What this task involves
For each record that follows, give it back exactly, with no pictures included.

Top of Data supplied

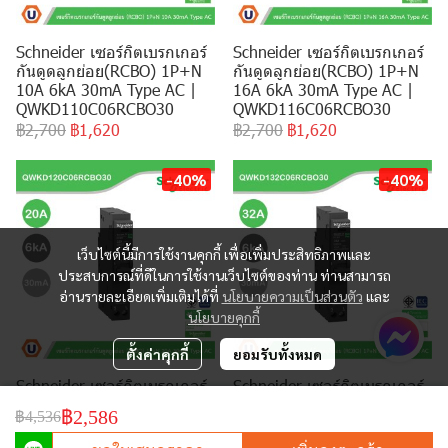
Schneider เซอร์กิตเบรกเกอร์
Schneider เซอร์กิตเบรกเกอร์
กันดูดลูกย่อย(RCBO) 1P+N
กันดูดลูกย่อย(RCBO) 1P+N
10A 6kA 30mA Type AC |
16A 6kA 30mA Type AC |
QWKD110C06RCBO30
QWKD116C06RCBO30
฿2,700
฿1,620
฿2,700
฿1,620
-40%
-40%
เว็บไซต์นี้มีการใช้งานคุกกี้ เพื่อเพิ่มประสิทธิภาพและ
ประสบการณ์ที่ดีในการใช้งานเว็บไซต์ของท่าน ท่านสามารถ
อ่านรายละเอียดเพิ่มเติมได้ที่
นโยบายความเป็นส่วนตัว
และ
นโยบายคุกกี้
ตั้งค่าคุกกี้
ยอมรับทั้งหมด
Schneider เซอร์กิตเบรกเกอร์
Schneider เซอร์กิตเบรกเกอร์
กันดูดลูกย่อย(RCBO) 1P+N
กันดูดลูกย่อย(RCBO) 1P+N
฿2,586
฿4,536
20A 6kA 30mA Type AC |
32A 6kA 30mA Type AC |
QWKD120C06RCBO30
QWKD132C06RCBO30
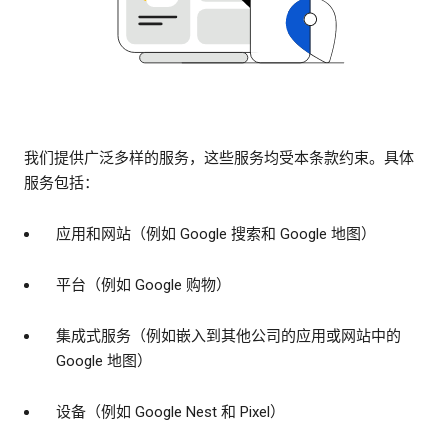
我们提供广泛多样的服务，这些服务均受本条款约束。具体
服务包括：
应用和网站（例如 Google 搜索和 Google 地图）
平台（例如 Google 购物）
集成式服务（例如嵌入到其他公司的应用或网站中的
Google 地图）
设备（例如 Google Nest 和 Pixel）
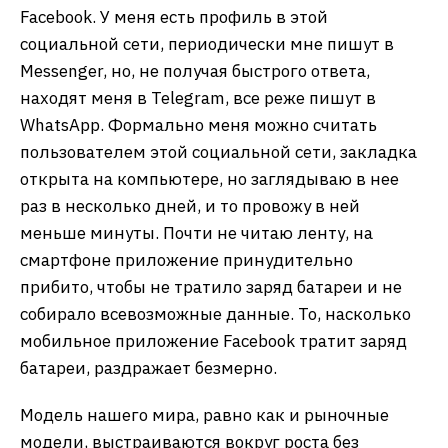
Facebook. У меня есть профиль в этой
социальной сети, периодически мне пишут в
Messenger, но, не получая быстрого ответа,
находят меня в Telegram, все реже пишут в
WhatsApp. Формально меня можно считать
пользователем этой социальной сети, закладка
открыта на компьютере, но заглядываю в нее
раз в несколько дней, и то провожу в ней
меньше минуты. Почти не читаю ленту, на
смартфоне приложение принудительно
прибито, чтобы не тратило заряд батареи и не
собирало всевозможные данные. То, насколько
мобильное приложение Facebook тратит заряд
батареи, раздражает безмерно.
Модель нашего мира, равно как и рыночные
модели, выстраиваются вокруг роста без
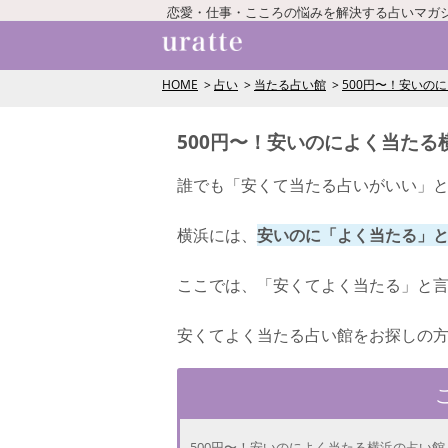
恋愛・仕事・こころの悩みを解決する占いマガ
HOME
占い
当たる占い館
500円〜！安いの
500円〜！安いのによく当たる
誰でも「安くて当たる占いがいい」
横浜には、
安いのに「よく当たる」
ここでは、「安くてよく当たる」と言
安くてよく当たる占い館をお探しの
500円〜！安いのによく当たる横浜の占い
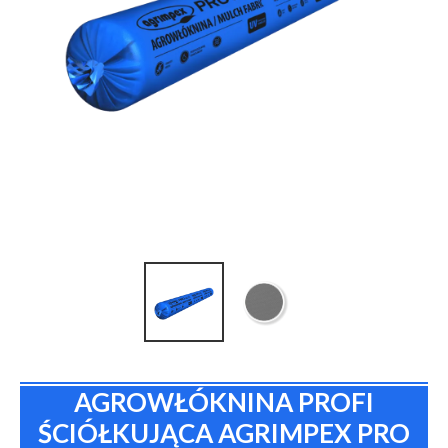
AGROWŁÓKNINA PROFI
ŚCIÓŁKUJĄCA AGRIMPEX PRO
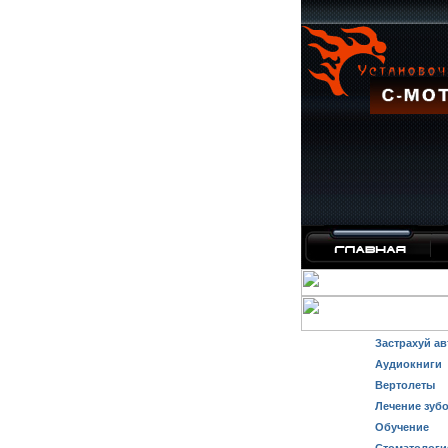
Застрахуй ав
Аудиокниги
Вертолеты
Лечение зуб
Обучение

Bottom of Data supplied

The answer
Schneider เซอร์กิตเบรกเกอร์
Schneider เซอร์กิตเบรกเกอร์
กันดูดลูกย่อย(RCBO) 1P+N
กันดูดลูกย่อย(RCBO) 1P+N
10A 6kA 30mA Type AC |
16A 6kA 30mA Type AC |
QWKD110C06RCBO30
QWKD116C06RCBO30
฿2,700
฿1,620
฿2,700
฿1,620
-40%
-40%
เว็บไซต์นี้มีการใช้งานคุกกี้ เพื่อเพิ่มประสิทธิภาพและ
ประสบการณ์ที่ดีในการใช้งานเว็บไซต์ของท่าน ท่านสามารถ
อ่านรายละเอียดเพิ่มเติมได้ที่
นโยบายความเป็นส่วนตัว
และ
นโยบายคุกกี้
ตั้งค่าคุกกี้
ยอมรับทั้งหมด
Schneider เซอร์กิตเบรกเกอร์
Schneider เซอร์กิตเบรกเกอร์
กันดูดลูกย่อย(RCBO) 1P+N
กันดูดลูกย่อย(RCBO) 1P+N
฿2,586
฿4,536
20A 6kA 30mA Type AC |
32A 6kA 30mA Type AC |
QWKD120C06RCBO30
QWKD132C06RCBO30
我们提供广泛多样的服务，这些服务均受本条款约束。具体
服务包括：
应用和网站（例如 Google 搜索和 Google 地图）
平台（例如 Google 购物）
集成式服务（例如嵌入到其他公司的应用或网站中的
Google 地图）
设备（例如 Google Nest 和 Pixel）
Facebook. У меня есть профиль в этой
социальной сети, периодически мне пишут в
Messenger, но, не получая быстрого ответа,
находят меня в Telegram, все реже пишут в
WhatsApp. Формально меня можно считать
пользователем этой социальной сети, закладка
открыта на компьютере, но заглядываю в нее
раз в несколько дней, и то провожу в ней
меньше минуты. Почти не читаю ленту, на
смартфоне приложение принудительно
прибито, чтобы не тратило заряд батареи и не
собирало всевозможные данные. То, насколько
мобильное приложение Facebook тратит заряд
батареи, раздражает безмерно.
Модель нашего мира, равно как и рыночные
модели, выстраиваются вокруг роста без
恋愛・仕事・こころの悩みを解決する占いマガ
HOME
占い
当たる占い館
500円〜！安いの
500円〜！安いのによく当たる
誰でも「安くて当たる占いがいい」
横浜には、
安いのに「よく当たる」
ここでは、「安くてよく当たる」と言
安くてよく当たる占い館をお探しの
500円〜！安いのによく当たる横浜の占い
AGROWŁÓKNINA PROFI
ŚCIÓŁKUJĄCA AGRIMPEX PRO
Застрахуй ав
Аудиокниги
Вертолеты
Лечение зуб
Обучение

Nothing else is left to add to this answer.